Dimanche 12 mai au matin, seconde manifestation et seconde corrida

Le lendemain matin dès 9h nous étions sur le pied de guerre, bien décidés à se faire entendre et à crier encore plus fort que le jour précédent. Avant le départ, Jacques Dary, co-fondateur du CRAC avec Aimé Tardieu, a pris la parole avec beaucoup de cœur et d’émotion. Paolo, un cycliste italien venu de Turin en vélo pour rallier Alès a présenté son action : rouler pour les taureaux.
Nous avons ensuite suivi un parcours différent, mais nous avons encore constaté la sympathie de la très grande majorité de la population à notre égard.
Le discours de Jean-Marc Montegnies, qui avait assisté à la corrida du samedi après-midi pour pouvoir témoigner de la cruauté de la tauromachie en photos et en mots, a touché tous les manifestants. Nous avons été très choqués d’entendre qu’un jeune taureau dont le ventre avait été transpercé par une épée et dont les entrailles sortaient, était sujet de plaisanterie pour les aficionados qui le comparaient à un sapin de noël ! Nous avons été horrifiés d’entendre que ces mêmes aficionados se régalaient de pop-corn tandis qu’un jeune animal vomissait les litres de sang qui l’étouffait au centre de l’arène.

Dimanche après-midi, dernière manifestation et dernière corrida

Dimanche après-midi, lors de la dernière manifestation, le camion sono mené par Jean-Pierre et suivi par 20 manifestants tenant des drapeaux, a pu entrer dans la zone interdite de la féria, alors que des milliers de manifestants restés en retrait conformément aux ordres de la police, criaient et sifflaient pour l’abolition de la corrida.

Encore une fois nous avons atteint la clinique Bonnefont, et encore une fois nous nous sommes fait entendre jusqu’aux arènes. Les sifflets, slogans, cornes de brume et la sono se rejoignaient pour empêcher les aficionados de torturer en paix.

Les militants garderont tous en mémoire les images de Jean-Pierre Garrigues, Jean-Luc Bernard, Franck Andrieux, Roger Lahana et Christian Huyart agitant des drapeaux sur le toit du camion, arborant parfois un fumigène, au son d’une musique bouleversante, tandis que dans l’arène toute proche, de jeunes taureaux mouraient à petit feu pour le plaisir criminel des barbares.
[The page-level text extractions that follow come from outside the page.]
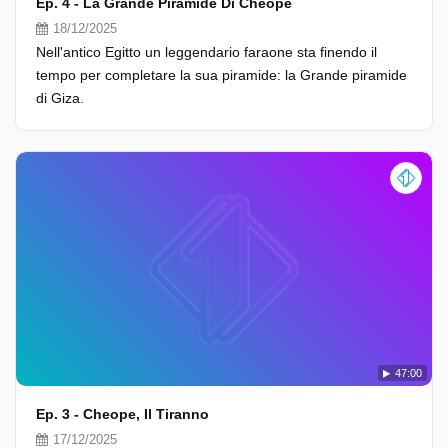
Ep. 4 - La Grande Piramide Di Cheope
18/12/2025
Nell'antico Egitto un leggendario faraone sta finendo il
tempo per completare la sua piramide: la Grande piramide
di Giza.
47:00
Ep. 3 - Cheope, Il Tiranno
17/12/2025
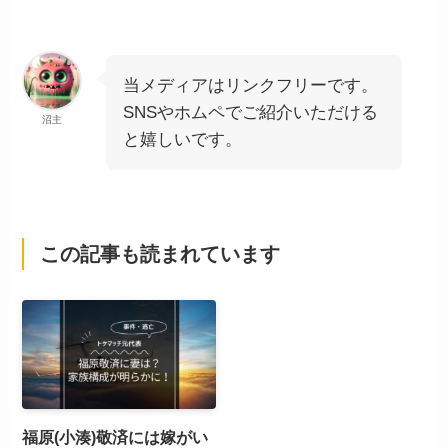
当メディアはリンクフリーです。
SNSやホムペでご紹介いただける
沼主
と嬉しいです。
この記事も読まれています
福原(小湊)敬済には嫁がい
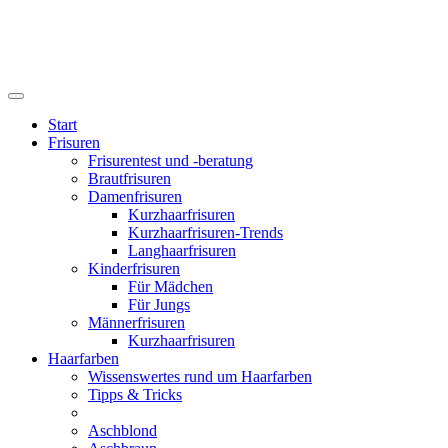
Start
Frisuren
Frisurentest und -beratung
Brautfrisuren
Damenfrisuren
Kurzhaarfrisuren
Kurzhaarfrisuren-Trends
Langhaarfrisuren
Kinderfrisuren
Für Mädchen
Für Jungs
Männerfrisuren
Kurzhaarfrisuren
Haarfarben
Wissenswertes rund um Haarfarben
Tipps & Tricks
Aschblond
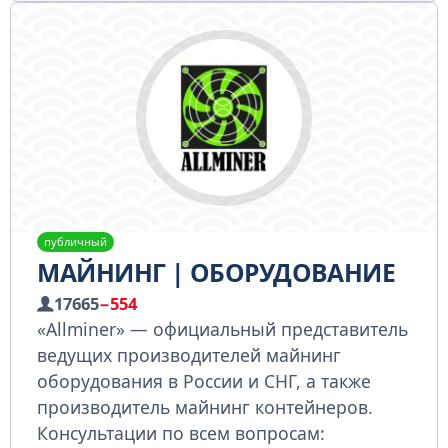
публичный
МАЙНИНГ | ОБОРУДОВАНИЕ
17665
−554
«Allminer» — официальный представитель
ведущих производителей майнинг
оборудования в России и СНГ, а также
производитель майнинг контейнеров.
Консультации по всем вопросам:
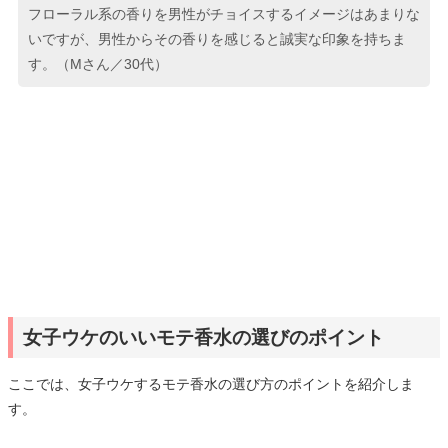
フローラル系の香りを男性がチョイスするイメージはあまりな
いですが、男性からその香りを感じると誠実な印象を持ちま
す。（Mさん／30代）
女子ウケのいいモテ香水の選びのポイント
ここでは、女子ウケするモテ香水の選び方のポイントを紹介しま
す。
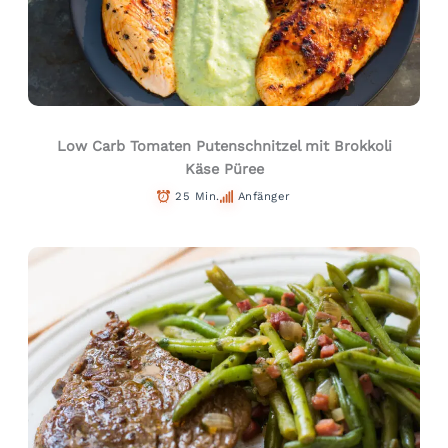
Low Carb Tomaten Putenschnitzel mit Brokkoli
Käse Püree
25 Min.
Anfänger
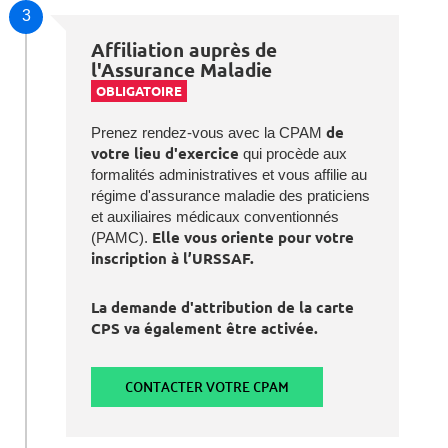
3
Affiliation auprès de
l'Assurance Maladie
OBLIGATOIRE
Prenez rendez-vous avec la CPAM
de
votre lieu d'exercice
qui procède aux
formalités administratives et vous affilie au
régime d'assurance maladie des praticiens
et auxiliaires médicaux conventionnés
(PAMC).
Elle vous oriente pour votre
inscription à l’URSSAF.
La demande d'attribution de la carte
CPS va également être activée.
CONTACTER VOTRE CPAM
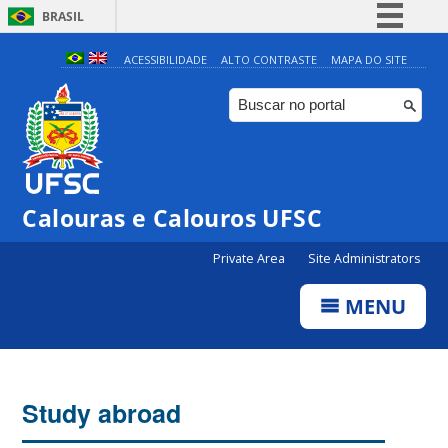
BRASIL
Simplifique!
ACESSIBILIDADE
ALTO CONTRASTE
MAPA DO SITE
Comunica BR
Participe
Acesso à informação
Legislação
Calouras e Calouros UFSC
Canais
Private Area
Site Administrators
MENU
Study abroad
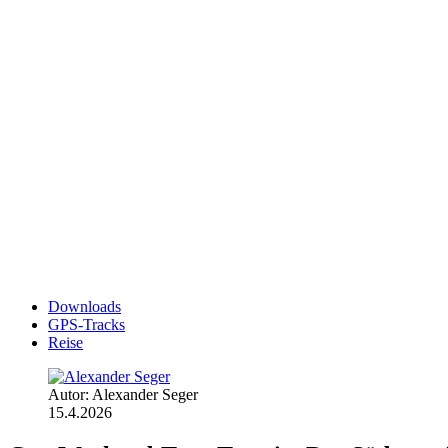
Downloads
GPS-Tracks
Reise
Autor: Alexander Seger
15.4.2026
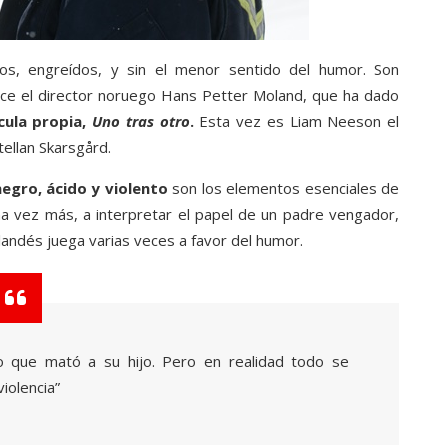
ios, engreídos, y sin el menor sentido del humor. Son
ice el director noruego Hans Petter Moland, que ha dado
cula propia,
Uno tras otro
.
Esta vez es Liam Neeson el
ellan Skarsgård.
gro, ácido y violento
son los elementos esenciales de
na vez más, a interpretar el papel de un padre vengador,
landés juega varias veces a favor del humor.
o que mató a su hijo. Pero en realidad todo se
iolencia”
Les trois manifestations ont également été l’occasion d’entendre Jacques Dary, l’illustre fondateur du CRAC, Jérôme Lescure le réalisateur d’ALF et d’Alinéa 3, et de rendre hommage à Patrick Sacco et à Théodore Monot. Un message de soutien d’Henry Jean Servat a également été lu.
La manifestation s’est terminée après plusieurs minutes de recueillement en mémoire des taureaux torturés à Alès durant ce week-end que nous avons voulu être le « week-end de l’abolition ».
Ce dimanche, nous avons réitéré notre promesse de débarrasser définitivement Alès de la honte tauromachique… avant de passer à la ville suivante !
Merci à tous les manifestants, et à tous les bénévoles. Quant à ceux qui ne nous ont pas encore rejoint, nous les invitons à nous suivre instamment. C’est maintenant que s’écrit l’Histoire de l’abolition ! Nous avons besoin de toutes les personnes de coeur pour gagner cette guerre contre la barbarie !

Muriel FUSI
déléguée du CRAC Europe pour l’Ile de France.